▶ [EXERCISE BRIEF] Print the lines in the listing below that fall between the line with "1 DE MARÇO DE 2013 ÀS 19:43" and the line with "influência?", those two lines included, exactly as they stand and with nothing else.

RECORDS SUPPLIED section start

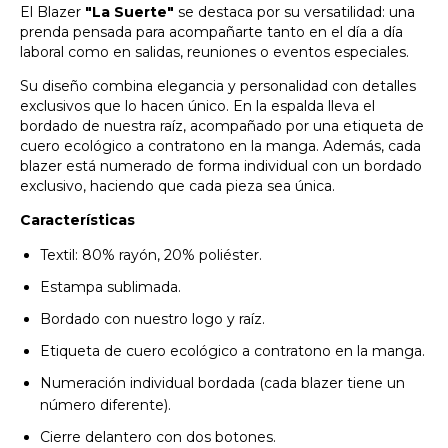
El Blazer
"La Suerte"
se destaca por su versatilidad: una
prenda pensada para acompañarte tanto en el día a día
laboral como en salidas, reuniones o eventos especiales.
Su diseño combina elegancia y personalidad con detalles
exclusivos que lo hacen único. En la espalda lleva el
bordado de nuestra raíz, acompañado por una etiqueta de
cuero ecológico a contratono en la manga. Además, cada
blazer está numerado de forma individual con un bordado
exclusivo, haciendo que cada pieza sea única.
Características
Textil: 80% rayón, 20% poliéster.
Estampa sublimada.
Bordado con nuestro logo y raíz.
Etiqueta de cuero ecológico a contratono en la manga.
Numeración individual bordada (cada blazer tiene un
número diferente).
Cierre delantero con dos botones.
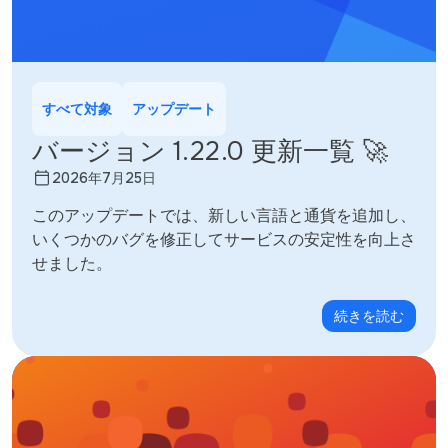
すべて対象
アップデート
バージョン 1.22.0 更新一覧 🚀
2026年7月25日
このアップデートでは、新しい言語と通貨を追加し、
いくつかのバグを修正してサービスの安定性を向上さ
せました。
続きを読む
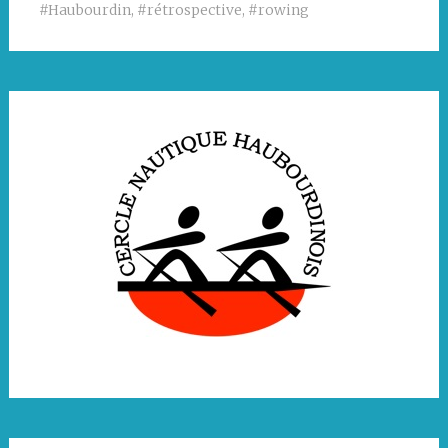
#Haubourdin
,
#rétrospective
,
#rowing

RECORDS SUPPLIED section end
RECORDS SUPPLIED section start

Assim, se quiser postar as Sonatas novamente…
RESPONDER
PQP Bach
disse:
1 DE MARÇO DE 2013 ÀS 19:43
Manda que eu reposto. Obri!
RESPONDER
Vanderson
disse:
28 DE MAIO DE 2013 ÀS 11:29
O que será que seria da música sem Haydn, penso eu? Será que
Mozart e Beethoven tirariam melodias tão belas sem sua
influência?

RECORDS SUPPLIED section end

▶ [ANSWER BOX]
1 DE MARÇO DE 2013 ÀS 19:43
Manda que eu reposto. Obri!
RESPONDER
Vanderson
disse:
28 DE MAIO DE 2013 ÀS 11:29
O que será que seria da música sem Haydn, penso eu? Será que
Mozart e Beethoven tirariam melodias tão belas sem sua
influência?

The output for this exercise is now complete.